65 has a prime aliquot sum of 19 within an aliquot sequence of one composite number (65,19,1,0) to the prime; as the first member' of the 19-aliquot tree.

It is an octagonal number. It is also a Cullen number. Given 65, the Mertens function returns 0.

This number is the magic constant of a 5×5 normal magic square:

$$\begin{bmatrix}
 17 & 24 & 1 & 8 & 15 \\
 23 & 5 & 7 & 14 & 16 \\
 4 & 6 & 13 & 20 & 22 \\
 10 & 12 & 19 & 21 & 3 \\
 11 & 18 & 25 & 2 & 9
\end{bmatrix}.$$

This number is also the magic constant of n-Queens Problem for n = 5.

65 is the smallest integer that can be expressed as a sum of two distinct positive squares in two (or more) ways, 65 = 8^{2} + 1^{2} = 7^{2} + 4^{2}.

It appears in the Padovan sequence, preceded by the terms 28, 37, 49 (it is the sum of the first two of these).

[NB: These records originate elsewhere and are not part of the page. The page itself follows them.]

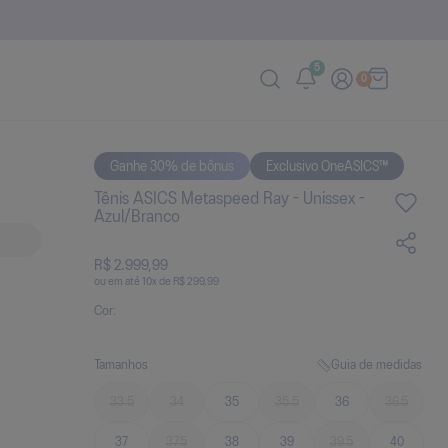
5
0
Ganhe 30% de bônus
Tênis ASICS Metaspeed Ray - Unissex -
Azul/Branco
R$ 2.999,99
ou
10
x
de
R$ 299,99
Cor:
Tamanhos
Guia de medidas
33.5
34
35
35.5
36
36.5
37
37.5
38
39
39.5
40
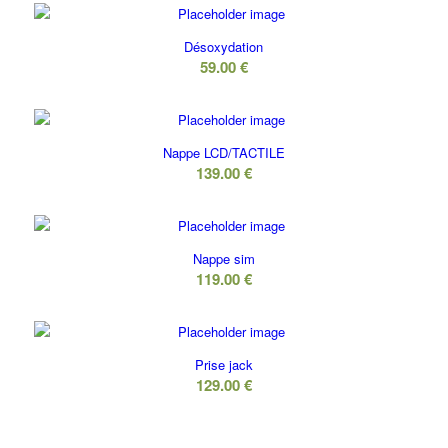
Désoxydation
59.00
€
Nappe LCD/TACTILE
139.00
€
Nappe sim
119.00
€
Prise jack
129.00
€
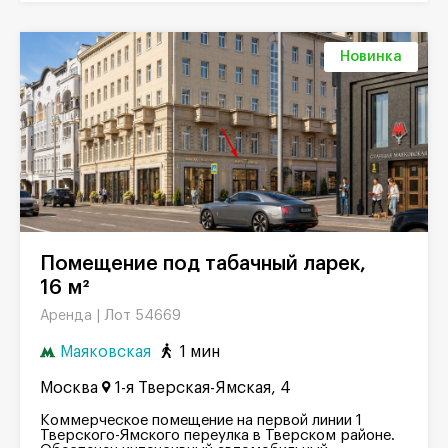
Новинка
Помещение под табачный ларек,
16 м²
Лот 54669
Аренда |
Маяковская
1 мин
Москва
1-я Тверская-Ямская, 4
Коммерческое помещение на первой линии 1
Тверского-Ямского переулка в Тверском районе.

65 is a Stirling number of the second kind, the number of ways of dividing a set of six objects into four non-empty subsets.

65 = 1^{5} + 2^{4} + 3^{3} + 4^{2} + 5^{1}.

65 is the length of the hypotenuse of 4 different Pythagorean triangles, the lowest number to have more than 2: 65^{2} = 16^{2} + 63^{2} = 33^{2} + 56^{2} = 39^{2} + 52^{2} = 25^{2} + 60^{2}. The first two are "primitive", and 65 is the lowest number to be the largest side of more than one such triple.

65 is the number of compositions of 11 into distinct parts.

==In other fields==
- 65 is the traditional age for retirement in the United Kingdom, Germany, the United States, Canada, and several other countries.
- A 65th anniversary is sometimes referred to as a sapphire jubilee.